=== MATERIAL PROVIDED ===
☆ ☆ ☆ ☆ ☆

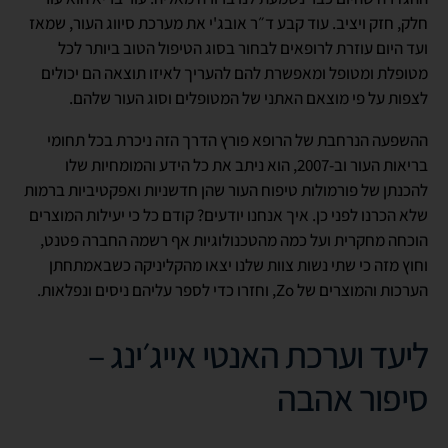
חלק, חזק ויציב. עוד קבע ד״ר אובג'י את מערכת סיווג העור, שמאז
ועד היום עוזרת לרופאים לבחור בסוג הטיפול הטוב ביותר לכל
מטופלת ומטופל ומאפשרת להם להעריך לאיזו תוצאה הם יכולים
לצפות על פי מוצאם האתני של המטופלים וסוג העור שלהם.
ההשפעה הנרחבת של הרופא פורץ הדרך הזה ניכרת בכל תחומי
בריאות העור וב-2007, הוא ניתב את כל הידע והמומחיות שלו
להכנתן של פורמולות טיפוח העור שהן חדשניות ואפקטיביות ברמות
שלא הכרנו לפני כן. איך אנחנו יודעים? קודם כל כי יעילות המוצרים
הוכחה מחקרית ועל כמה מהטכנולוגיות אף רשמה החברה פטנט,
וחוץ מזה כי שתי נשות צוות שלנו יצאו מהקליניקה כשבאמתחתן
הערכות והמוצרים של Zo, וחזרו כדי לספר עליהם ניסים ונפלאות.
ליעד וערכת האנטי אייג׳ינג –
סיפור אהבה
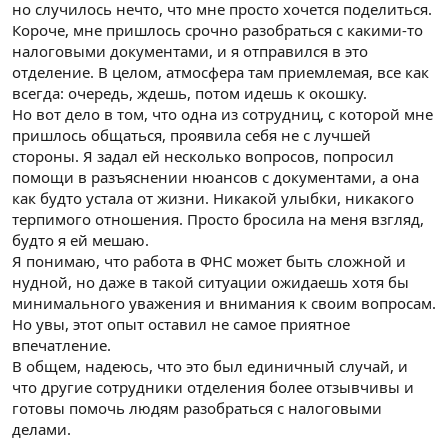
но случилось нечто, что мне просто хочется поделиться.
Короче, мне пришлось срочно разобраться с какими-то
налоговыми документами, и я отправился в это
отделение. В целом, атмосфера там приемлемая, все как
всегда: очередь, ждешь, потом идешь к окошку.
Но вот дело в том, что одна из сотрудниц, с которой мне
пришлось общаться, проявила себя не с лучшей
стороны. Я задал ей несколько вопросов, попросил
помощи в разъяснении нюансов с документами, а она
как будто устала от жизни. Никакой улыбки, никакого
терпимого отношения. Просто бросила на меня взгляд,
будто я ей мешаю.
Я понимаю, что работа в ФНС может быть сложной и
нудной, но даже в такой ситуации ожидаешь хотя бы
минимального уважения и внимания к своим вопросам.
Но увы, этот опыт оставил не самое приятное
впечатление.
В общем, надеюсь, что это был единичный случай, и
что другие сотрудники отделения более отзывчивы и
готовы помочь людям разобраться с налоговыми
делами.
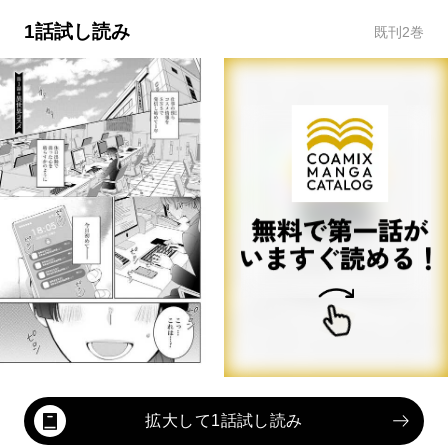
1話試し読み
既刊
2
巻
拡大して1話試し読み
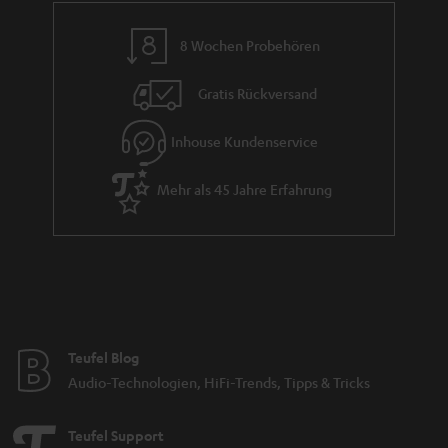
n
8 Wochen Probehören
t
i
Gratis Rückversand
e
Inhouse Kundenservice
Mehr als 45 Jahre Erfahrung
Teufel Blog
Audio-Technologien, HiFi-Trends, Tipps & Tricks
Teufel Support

☆ ☆ ☆ ☆ ☆

=== TASK REQUIREMENTS ===
Copy back the listing above exactly, but only from the line with "להכנתן של פורמולות" through the line with "הערכות והמוצרים של", both ends included.

=== ANSWER SPACE ===
להכנתן של פורמולות טיפוח העור שהן חדשניות ואפקטיביות ברמות
שלא הכרנו לפני כן. איך אנחנו יודעים? קודם כל כי יעילות המוצרים
הוכחה מחקרית ועל כמה מהטכנולוגיות אף רשמה החברה פטנט,
וחוץ מזה כי שתי נשות צוות שלנו יצאו מהקליניקה כשבאמתחתן
הערכות והמוצרים של Zo, וחזרו כדי לספר עליהם ניסים ונפלאות.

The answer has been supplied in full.